# Pointer array's and ASCII to bit conversion

This is a discussion on Pointer array's and ASCII to bit conversion within the C++ Programming forums, part of the General Programming Boards category; I need to know some information: 1) In my code, i use a double for loop to run through a ...

1. ## Pointer array's and ASCII to bit conversion

I need to know some information:
1)
In my code, i use a double for loop to run through a two dimensional pointer array, setting each slot to point to a new struct. When i set the data in the struct, is this the appropriate syntax?:
*pointer[x][y].variable_to_modify = (variable amount)
2)
I need to know how to take an ASCII character and convert it into its bit equivalent, and then store the bits into an integer array

I really appreciate any help.

2. 1) Try it.

2) I would say: convert the char to an int, which you can do by assigning it to an int variable, then figure out whether there is a 2^6 th in the number, then whether there is a 2^5th in the number, 2^4th, etc.

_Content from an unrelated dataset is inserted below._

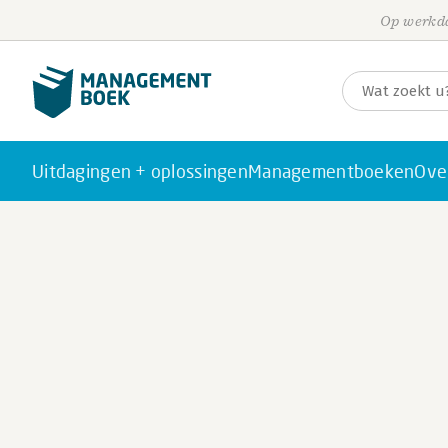
Op werkda
Uitdagingen + oplossingen
Managementboeken
Ove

If the int is bigger than 2^6th, then store a 1 in your array, otherwise store a 0 in your array. Subtract 2^6th from the int if the int is bigger and proceed.

3. Originally Posted by 7stud
1) Try it.

2) I would say: convert the char to an int, which you can do by assigning it to an int variable, then figure out whether there is a 2^6 th in the number, then whether there is a 2^5th in the number, 2^4th, etc. If the int is bigger than 2^6th, then store a 1 in your array, otherwise store a 0 in your array. Subtract 2^6th from the int if the int is bigger and proceed.
How so? with a for loop testing if the letter-number % (modulus) x (x being the power to test for) = 0? (for those that don't know, modulus returns the remainder of an uneven division operation)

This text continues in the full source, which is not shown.